Ed è esattamente così che dovrebbe essere. Ricordiamo i tempi in cui l’autunno era caratterizzato da scenari ben diversi, con le montagne che si coprivano di neve già a ottobre. Ovviamente, ciò accadeva solo oltre certe altitudini, ma la prima neve era sempre un motivo di gioia, soprattutto per coloro che lavorano nel settore turistico, in quanto segnava l’inizio della preparazione per la stagione invernale.
Un cambiamento negli ultimi anni
Quest’anno, tuttavia, la situazione è diversa. E lo stesso vale per gli anni passati, durante i quali abbiamo spesso discusso di calore anomalo e di un’estate che sembrava non finire mai. Quest’anno, la situazione è stata ancora peggiore. Ma l’autunno non sarebbe autunno senza un po’ di freddo.
Ricorderete sicuramente che due anni fa, nell’ultima decade di novembre, abbiamo assistito a un’ondata di freddo artico senza precedenti. La neve è caduta a quote molto basse in diverse regioni d’Italia.
Servirebbe un cambiamento drastico
Come mai questo arrivo di freddo è auspicabile? In primis perché è giusto che faccia così e la climatologia del periodo lo consente. In secondo luogo, solamente raffreddando atmosfera e mari c’è meno possibilità di fenomeni estremi. Sappiamo che più sono alte le temperature superficiali dei mari e maggiore è il rischio di eventi violenti o disastrosi. Di conseguenza, se dovessero calare le temperature in maniera marcata si ridurrebbe tale pericolo.

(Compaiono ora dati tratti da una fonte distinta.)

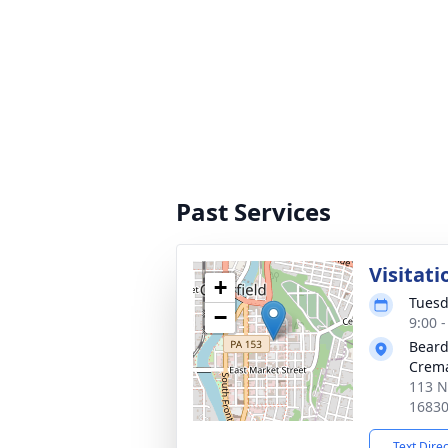
Past Services
Visitati
+
Tuesd
−
9:00 
Beard
Crema
113 N.
1683
Text Dire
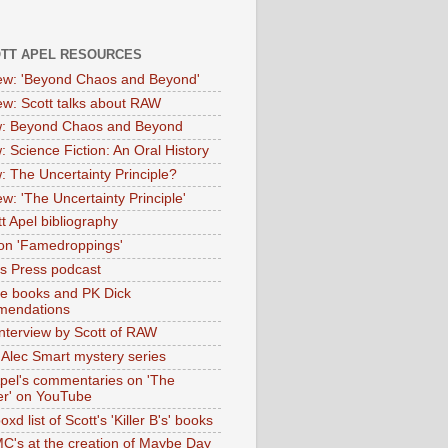
OTT APEL RESOURCES
iew: 'Beyond Chaos and Beyond'
iew: Scott talks about RAW
: Beyond Chaos and Beyond
: Science Fiction: An Oral History
: The Uncertainty Principle?
ew: 'The Uncertainty Principle'
t Apel bibliography
on 'Famedroppings'
tas Press podcast
te books and PK Dick
mendations
nterview by Scott of RAW
s Alec Smart mystery series
Apel's commentaries on 'The
er' on YouTube
oxd list of Scott's 'Killer B's' books
MC's at the creation of Maybe Day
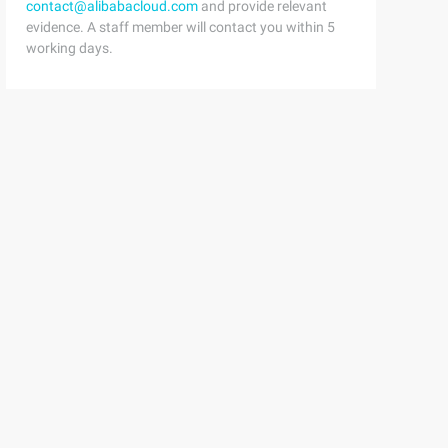
contact@alibabacloud.com
and provide relevant
evidence. A staff member will contact you within 5
working days.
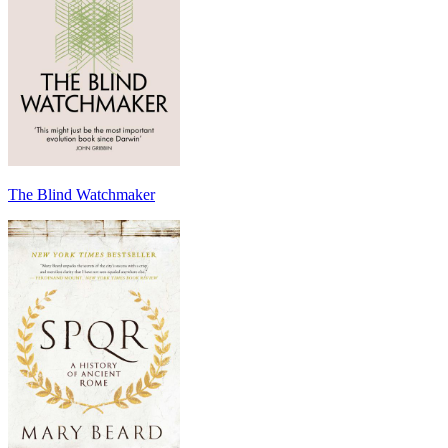
The Blind Watchmaker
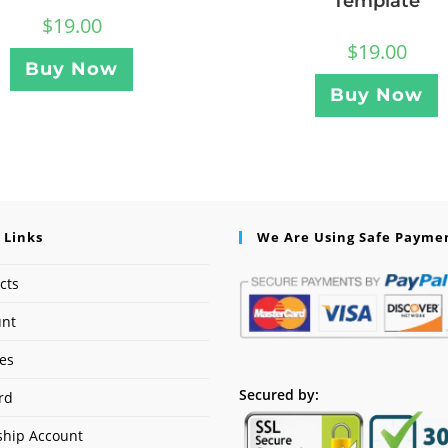
Template
$
19.00
$
19.00
Buy Now
Buy Now
 Links
We Are Using Safe Payme
cts
unt
ses
Secured by:
rd
hip Account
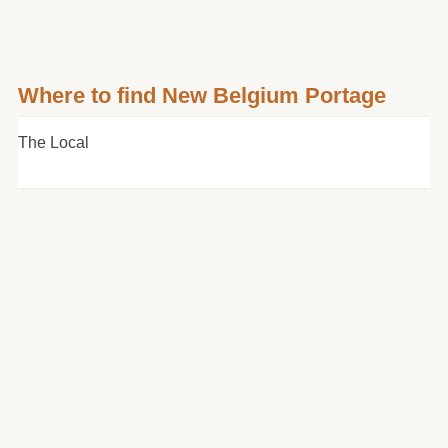
Where to find New Belgium Portage
The Local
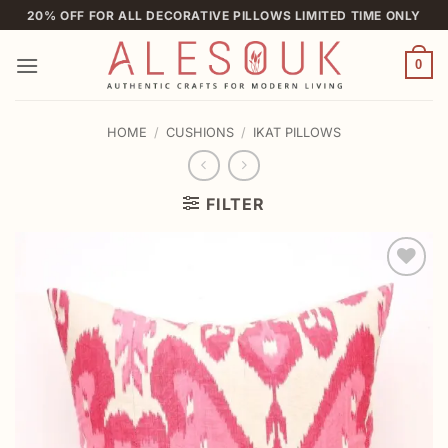
Skip
20% OFF FOR ALL DECORATIVE PILLOWS LIMITED TIME ONLY
to
content
0
HOME
/
CUSHIONS
/
IKAT PILLOWS
FILTER
Add to
wishlist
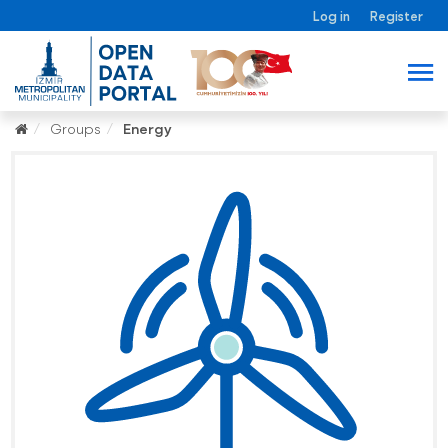
Log in
Register
Groups
Energy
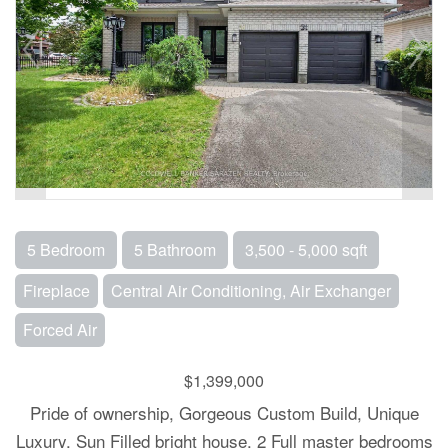
5 Bedroom
5 Bathroom
3,500 - 5,000 sqft
Fireplace
Central Air Conditioning, Air Exchanger
Forced Air
$1,399,000
Pride of ownership, Gorgeous Custom Build, Unique
Luxury, Sun Filled bright house. 2 Full master bedrooms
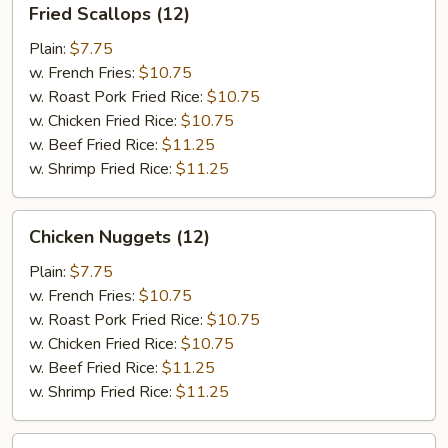
Fried Scallops (12)
Scallops
(12)
Plain:
$7.75
w. French Fries:
$10.75
w. Roast Pork Fried Rice:
$10.75
w. Chicken Fried Rice:
$10.75
w. Beef Fried Rice:
$11.25
w. Shrimp Fried Rice:
$11.25
Chicken
Chicken Nuggets (12)
Nuggets
(12)
Plain:
$7.75
w. French Fries:
$10.75
w. Roast Pork Fried Rice:
$10.75
w. Chicken Fried Rice:
$10.75
w. Beef Fried Rice:
$11.25
w. Shrimp Fried Rice:
$11.25
Fried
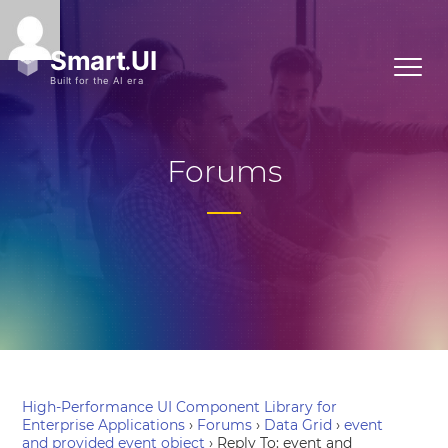
Forums
High-Performance UI Component Library for
Enterprise Applications
›
Forums
›
Data Grid
›
event
and provided event object
›
Reply To: event and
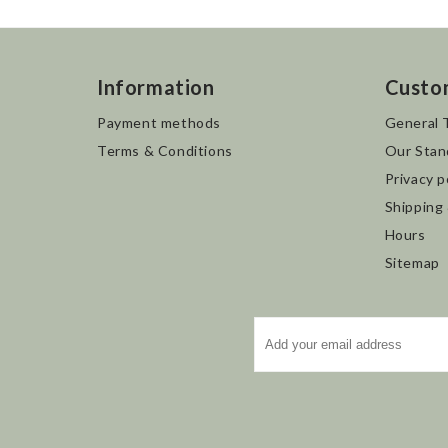
Information
Custo
Payment methods
General 
Terms & Conditions
Our Stan
Privacy p
Shipping
Hours
Sitemap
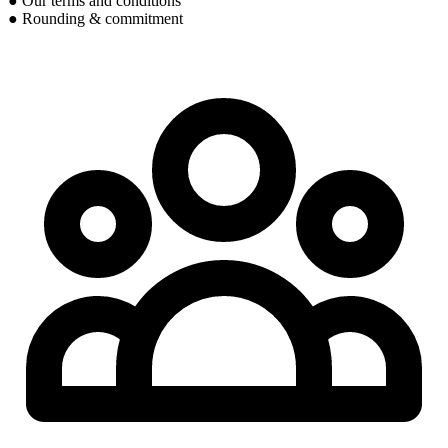
● Our terms and conditions
● Rounding & commitment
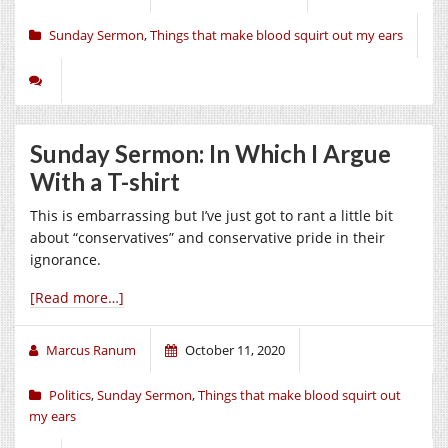
Sunday Sermon
,
Things that make blood squirt out my ears
Sunday Sermon: In Which I Argue
With a T-shirt
This is embarrassing but I’ve just got to rant a little bit
about “conservatives” and conservative pride in their
ignorance.
[Read more…]
Marcus Ranum
October 11, 2020
Politics
,
Sunday Sermon
,
Things that make blood squirt out
my ears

I 20 gradi sono un pericolo
È ovvio che per caldo intendiamo valori sui 20 gradi, ma non dovrebbero più essere previsti in questo periodo dell’anno, soprattutto nelle regioni settentrionali. E invece li fa ancora con discreta frequenza annuale. Pertanto, cominciamo a essere preoccupati che questo calore in eccesso venga smaltito sempre più lentamente.